Reports from the Bureau of Investigative Journalism published in February accused pharmaceutical giant Pfizer of “playing hardball” in negotiations over vaccine supply in Latin America, telling Argentina and Brazil to put up sovereign assets including military bases and federal bank reserves as collateral to guarantee its profits.
Celac also condemned the US blockade of Cuba and committed to strengthening its own governance to act as a counterweight to the US-dominated Organisation of American States (OAS), which came in for heavy criticism at the conference.

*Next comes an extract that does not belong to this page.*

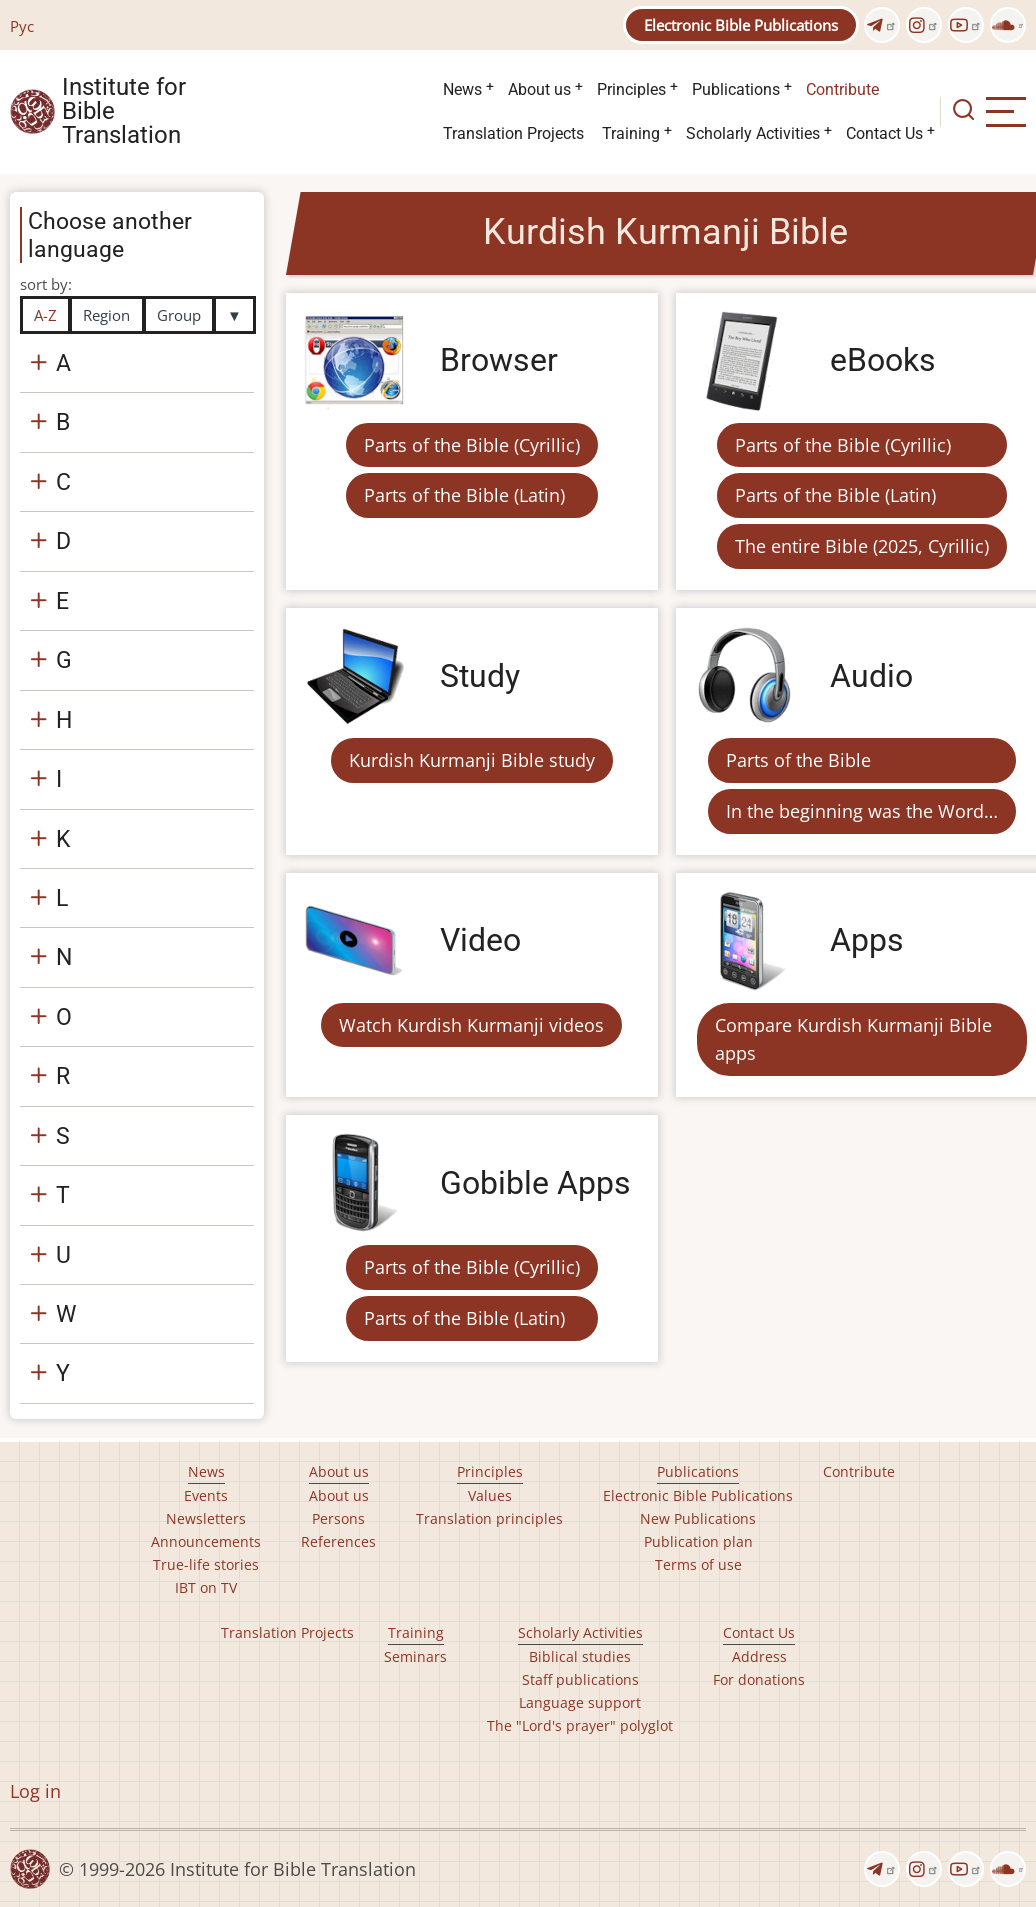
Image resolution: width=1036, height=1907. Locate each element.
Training (631, 133)
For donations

Mexican President Andres Manuel Lopez Obrador said the OAS was a tool of the US and should not be pushing sanctions on American countries over claims of human rights or democratic violations.
“Such controversies ... should be worked out in neutral forums and the specialised agencies of the United Nations,” he argued.
Uruguay President Luis Lacalle, a US ally, defended the OAS and attacked Cuba, Venezuela and Nicaragua for what he called “anti-democratic practices,” but ducked a challenge from Venezuela’s Nicolas Maduro to a debate on democracy.